Much as “personnel is policy” in the executive branch, the federal budget indicates actual priorities. Biden’s budget reflects his continuing embrace of the military-industrial complex, a tight grip that squeezes many billions needed for vital social, economic and environmental programs. The administration recently disclosed its plan to increase the basic military budget to $753 billion, a $13 billion boost above the last bloated Trump budget. (All told, the annual total of U.S. military-related spending has been way above $1 trillion for years.) And Biden continues to ramp up spending for nuclear weapons, including ICBMs— which former Defense Secretary William Perry aptly says are “some of the most dangerous weapons in the world.”
Meanwhile, Biden is heightening the dangers of an unimaginably catastrophic war with Russia or China. In sharp contrast to his assertion on Feb. 4 that “diplomacy is back at the center of our foreign policy,” Biden proceeded to undermine diplomacy with reckless rhetoric toward Russia and a confrontational approach to China. The effects have included blocking diplomatic channels and signaling military brinkmanship.
Biden won praise when he announced plans for a not-quite-total U.S. troop withdrawal from Afghanistan, but he has not committed to ending the U.S. air war there—and some forms of on-the-ground military involvement are open-ended.
Unfortunately, little attention has gone to the alarming realities of Biden’s foreign policy and inflated budget for militarism. Domestic matters are in the spotlight, where—contrary to overblown praise—the overall picture is very mixed.
While Biden has issued some executive orders improving social and regulatory policies, he has refused to issue many much-needed executive orders. Give him an “I” for incomplete, including on the issue of $1.7 trillion in student loan debt that undermines the economy and burdens 45 million debtors, especially people of color. Biden has not budged, even after non-progressive Democrats like Senate Majority Leader Chuck Schumer have pressed him to use his executive authority under existing legislation to excuse up to $50,000 in college debt per person.
On the subject of healthcare reform, Biden has long been held back by his allegiance to corporate power—as Rep.

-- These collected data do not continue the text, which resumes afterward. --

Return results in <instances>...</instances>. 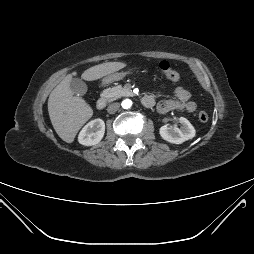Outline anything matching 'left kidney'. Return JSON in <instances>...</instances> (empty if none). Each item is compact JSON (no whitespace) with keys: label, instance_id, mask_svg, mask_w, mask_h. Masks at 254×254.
Listing matches in <instances>:
<instances>
[{"label":"left kidney","instance_id":"obj_1","mask_svg":"<svg viewBox=\"0 0 254 254\" xmlns=\"http://www.w3.org/2000/svg\"><path fill=\"white\" fill-rule=\"evenodd\" d=\"M181 127L176 126L169 127L164 125L160 128L159 133L161 137L173 144H181L189 139H192L195 136V129L192 124L184 117L179 118Z\"/></svg>","mask_w":254,"mask_h":254}]
</instances>
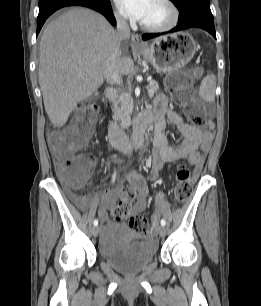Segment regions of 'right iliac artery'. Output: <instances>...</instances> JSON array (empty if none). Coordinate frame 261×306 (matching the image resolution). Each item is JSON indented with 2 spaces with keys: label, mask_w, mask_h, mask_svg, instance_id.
Instances as JSON below:
<instances>
[{
  "label": "right iliac artery",
  "mask_w": 261,
  "mask_h": 306,
  "mask_svg": "<svg viewBox=\"0 0 261 306\" xmlns=\"http://www.w3.org/2000/svg\"><path fill=\"white\" fill-rule=\"evenodd\" d=\"M115 176H116V174L114 173L113 178H112L113 182L115 181ZM93 224H94V226H97L98 225V220L95 219Z\"/></svg>",
  "instance_id": "82829eb1"
}]
</instances>
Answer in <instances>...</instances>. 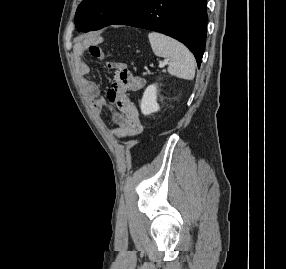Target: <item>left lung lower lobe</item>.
I'll return each instance as SVG.
<instances>
[{
	"mask_svg": "<svg viewBox=\"0 0 286 269\" xmlns=\"http://www.w3.org/2000/svg\"><path fill=\"white\" fill-rule=\"evenodd\" d=\"M206 1L143 0L113 24L150 29L173 37L191 50L199 67L206 43Z\"/></svg>",
	"mask_w": 286,
	"mask_h": 269,
	"instance_id": "obj_1",
	"label": "left lung lower lobe"
}]
</instances>
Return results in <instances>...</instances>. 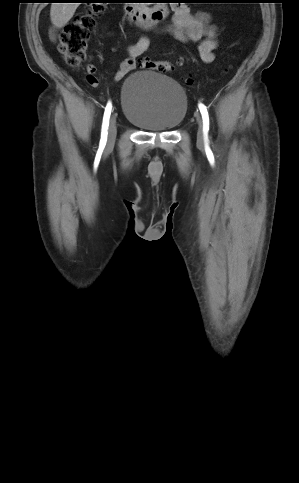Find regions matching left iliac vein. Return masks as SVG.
Here are the masks:
<instances>
[{"mask_svg":"<svg viewBox=\"0 0 299 483\" xmlns=\"http://www.w3.org/2000/svg\"><path fill=\"white\" fill-rule=\"evenodd\" d=\"M195 116L198 123L197 142L198 144H203L204 142L203 121L199 113H196Z\"/></svg>","mask_w":299,"mask_h":483,"instance_id":"left-iliac-vein-1","label":"left iliac vein"}]
</instances>
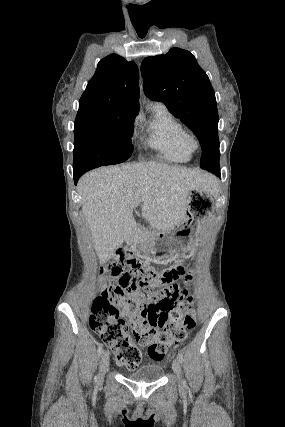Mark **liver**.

Jayapal knows well, since she has tenaciously led the Medicare for All battle in the House. Biden has never disavowed his appalling comment in March 2020 that he might veto Medicare for All if it somehow passed both houses of Congress. During the traumatic 14 months of the pandemic since then, while millions have lost coverage because insurance is tied to employment, Biden’s stance hardly improved. Candidate Biden had promised to lower the age of Medicare eligibility from 65 to 60, but even that meager promise has disappeared.
With wealth and income having gushed to the top in recent decades, and especially during COVID, Biden is proposing some tax increases on corporations and the very wealthy—quite popular with voters—to pay for infrastructure and social programs. For example, Biden proposes returning the top marginal tax bracket on the richest individuals from 37 percent to merely 39.6 percent, where it was in 2017 before Trump lowered it. Presidential candidate Bernie Sanders campaigned on raising the top tax bracket to 52 percent, while AOC called for raising it to 70 percent, a popular approach according to polls. To put this all in perspective: When the U.S. economy and middle class boomed during the 1950s, the top tax bracket was over 90 percent under Republican President Eisenhower.
We have no quarrel with those who seek to inspire optimism among progressives by pointing out that their activism has already achieved some great things. But activism should be grounded in candor and realism about where we are now—and how far we still need to go.